I concur, and would add only the following brief observations.

It is argued that the competence of the Commission on Elections to issue writs of certiorari is derived from its appellate jurisdiction over cases involving elective barangay officials. I do not believe that this power can be that simply and easily implied nor am I persuaded by the cases cited, which are of American origin and have no application here. In our country, the controlling rule is found in the Constitution, which clearly says that it is only Congress that has the power to "define, prescribe and apportion the jurisdiction of the various courts," subject only to certain specified limitations. (Article VIII, Section 2). Conformably, every judicial tribunal must trace its power to issue writs of certiorari to an express authorization from the legislature and not to mere inference. I know of no such tribunal that exercises this power on the sole justification that it is an appellate court.

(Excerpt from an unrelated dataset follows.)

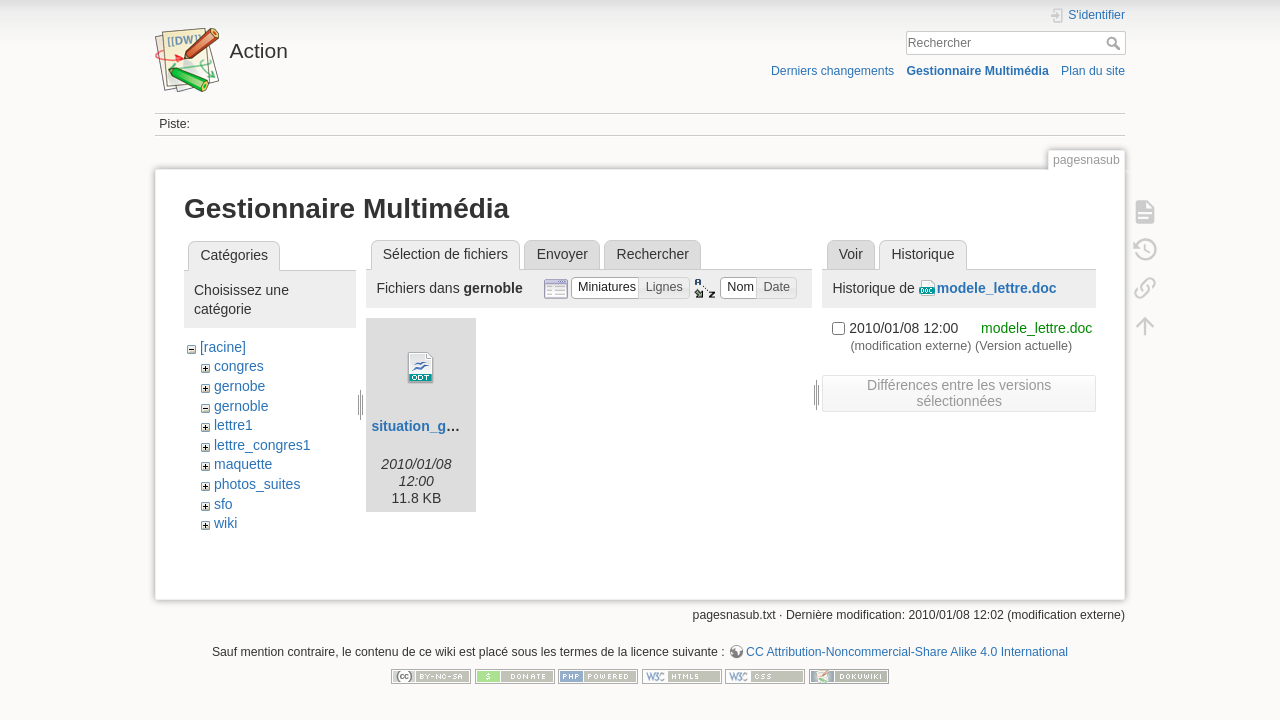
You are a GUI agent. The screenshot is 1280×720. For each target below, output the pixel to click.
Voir (851, 254)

The Supreme Court itself derives its power to issue writs of certiorari not by implication only from its appellate jurisdiction but by an express grant in Article VIII, Section 5 of the Constitution.⌊aшΡhi⌊ Furthermore, it may exercise this power only "as the law or rules of Court may provide" under paragraph 2 of that section, which means that the conferment is not automatic or self-executing. Without such implementation, this Court is powerless to issue writs of certiorari in the appealed cases mentioned in that provision even if it is the highest court in the land.

We cannot be less strict with the Commission on Elections, which is essentially only an administrative body. If even the Supreme Court itself can be so inhibited by no less than the Constitution, I see no logic in allowing the Commission on Elections a wider latitude in the exercise of what is clearly a judicial power. And on such a fragile ground. While I may concede that this agency can exercise the power if expressly allowed by the legislature, I reject the notion that it can claim such jurisdiction by mere implication.